Pre-Conference Workshops

Two consecutive pre-conference workshops will be held on Thursday, September 12th. Cost of participation in the workshops is $30. Seats are limited.

 

Recent years have seen large language models (LLMs) effectively applied in various contexts, but their potential for fine-grained linguistic analysis remains under-explored. This pre-conference workshop focuses on leveraging LLMs for corpus linguistics, particularly in the domain of linguistic annotations and the use of specialized tools for detailed lexicogrammatical analysis. This workshop aims for researchers who are interested in training LLMs using supervised learning methods based on the linguistic annotations, conducting reliability evaluations, and applying these models to large-scale data analysis.

Session Details

Morning Session (9:00 AM - 11:30 AM): Led by Hakyung Sung and Kristopher Kyle, this session will focus on the construction of high-quality manually annotated datasets. Participants will learn how to organize data formats, handle complex annotation instances, adjudicate difficult cases, evaluate annotator reliability, and document processes for systematic annotation records. The session will include hands-on activities involving features of lexicogrammatical complexity (e.g., Biber et al., 2021) to provide practical experience in annotation. Additionally, it will cover how these annotated datasets can be used for further training and evaluation of language models. 

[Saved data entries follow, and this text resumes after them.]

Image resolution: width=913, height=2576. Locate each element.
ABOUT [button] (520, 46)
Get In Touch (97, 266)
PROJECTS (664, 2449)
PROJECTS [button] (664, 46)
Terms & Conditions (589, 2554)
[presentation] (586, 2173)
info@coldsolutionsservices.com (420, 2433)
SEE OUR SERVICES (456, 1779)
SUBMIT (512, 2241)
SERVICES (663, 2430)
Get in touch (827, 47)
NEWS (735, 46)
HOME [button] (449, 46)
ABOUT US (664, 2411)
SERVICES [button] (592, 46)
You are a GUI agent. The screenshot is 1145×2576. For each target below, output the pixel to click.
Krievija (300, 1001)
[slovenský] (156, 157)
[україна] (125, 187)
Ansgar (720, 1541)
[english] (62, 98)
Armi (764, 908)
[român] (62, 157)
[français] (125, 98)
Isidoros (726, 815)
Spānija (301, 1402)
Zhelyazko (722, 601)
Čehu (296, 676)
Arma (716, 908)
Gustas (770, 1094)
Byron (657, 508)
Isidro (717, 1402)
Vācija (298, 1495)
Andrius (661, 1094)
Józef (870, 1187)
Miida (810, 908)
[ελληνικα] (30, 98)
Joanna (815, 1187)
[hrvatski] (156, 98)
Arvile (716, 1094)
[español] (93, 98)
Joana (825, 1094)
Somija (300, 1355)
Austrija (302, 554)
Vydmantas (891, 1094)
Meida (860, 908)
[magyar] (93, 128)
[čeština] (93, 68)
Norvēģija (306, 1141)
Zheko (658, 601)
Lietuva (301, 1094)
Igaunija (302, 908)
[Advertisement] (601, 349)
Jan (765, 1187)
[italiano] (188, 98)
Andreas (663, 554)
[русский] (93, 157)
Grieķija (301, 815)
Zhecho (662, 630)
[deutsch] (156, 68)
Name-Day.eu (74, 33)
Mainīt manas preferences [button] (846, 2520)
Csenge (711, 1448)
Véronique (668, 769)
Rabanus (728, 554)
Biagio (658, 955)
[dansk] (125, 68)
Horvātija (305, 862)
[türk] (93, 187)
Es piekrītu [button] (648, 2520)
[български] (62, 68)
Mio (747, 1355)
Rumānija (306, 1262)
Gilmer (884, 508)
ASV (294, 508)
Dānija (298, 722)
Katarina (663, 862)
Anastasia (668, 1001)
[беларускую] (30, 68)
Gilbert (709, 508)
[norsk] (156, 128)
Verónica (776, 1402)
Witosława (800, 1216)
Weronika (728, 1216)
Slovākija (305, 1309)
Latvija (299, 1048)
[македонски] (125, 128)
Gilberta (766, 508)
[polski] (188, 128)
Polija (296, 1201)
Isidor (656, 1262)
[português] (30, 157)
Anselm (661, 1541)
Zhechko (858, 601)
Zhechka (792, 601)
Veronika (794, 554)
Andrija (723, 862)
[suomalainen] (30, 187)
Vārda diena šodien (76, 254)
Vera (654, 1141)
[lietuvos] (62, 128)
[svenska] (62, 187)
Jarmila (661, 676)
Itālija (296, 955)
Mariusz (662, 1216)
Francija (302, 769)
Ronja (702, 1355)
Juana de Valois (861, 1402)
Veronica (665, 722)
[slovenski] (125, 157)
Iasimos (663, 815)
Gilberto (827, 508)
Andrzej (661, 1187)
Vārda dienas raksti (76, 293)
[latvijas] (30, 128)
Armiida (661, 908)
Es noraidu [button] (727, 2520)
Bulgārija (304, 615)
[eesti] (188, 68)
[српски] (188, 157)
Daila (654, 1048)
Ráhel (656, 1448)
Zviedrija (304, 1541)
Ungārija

Afternoon Session (1:00PM - 4:00PM): Led by Kristopher Kyle, Jesse Egbert, Doug Biber, and Randi Reppen this segment will introduce the LxGrTagger, an open source linguistic analysis tool that provides automatic annotation of lexical and lexicogrammatical features from the Biber Tagger (Biber, 1988; Biber et al., 2021). The hands-on session will focus on using LxGrTagger to annotate corpora, fix-tagging problematic features, generating numeric feature counts with fix-tagged texts, and conducting a key-features analysis (Egbert & Biber, 2023).

Technical Requirements

Attendees should bring their laptops to the workshop. For the first session, we will use spreadsheet software (e.g., Google Sheets). For the second session, we will use the Python version of LxGrTagger, which has a simple interface. We will also provide annotated text files in case participants encounter technical difficulties and/or are not familiar with Python.